- THE PROBLEM
Calculate how many lines in the following records hold the word "Monday", and report that number without comment.
──────────────────────────────
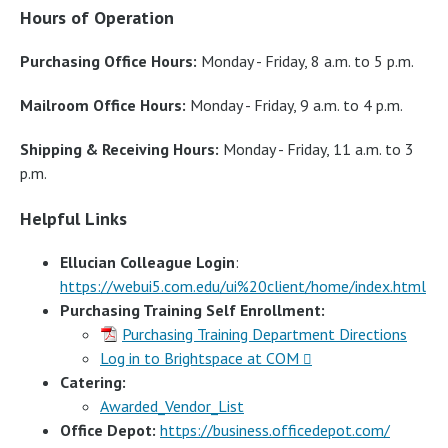
Hours of Operation
Purchasing Office Hours:
Monday - Friday, 8 a.m. to 5 p.m.
Mailroom Office Hours:
Monday - Friday, 9 a.m. to 4 p.m.
Shipping & Receiving Hours:
Monday - Friday, 11 a.m. to 3
p.m.
Helpful Links
Ellucian Colleague Login
:
https://webui5.com.edu/ui%20client/home/index.html
Purchasing Training Self Enrollment:
Purchasing Training Department Directions
Log in to Brightspace at COM
Catering:
Awarded_Vendor_List
Office Depot:
https://business.officedepot.com/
──────────────────────────────
- TASK OUTPUT
3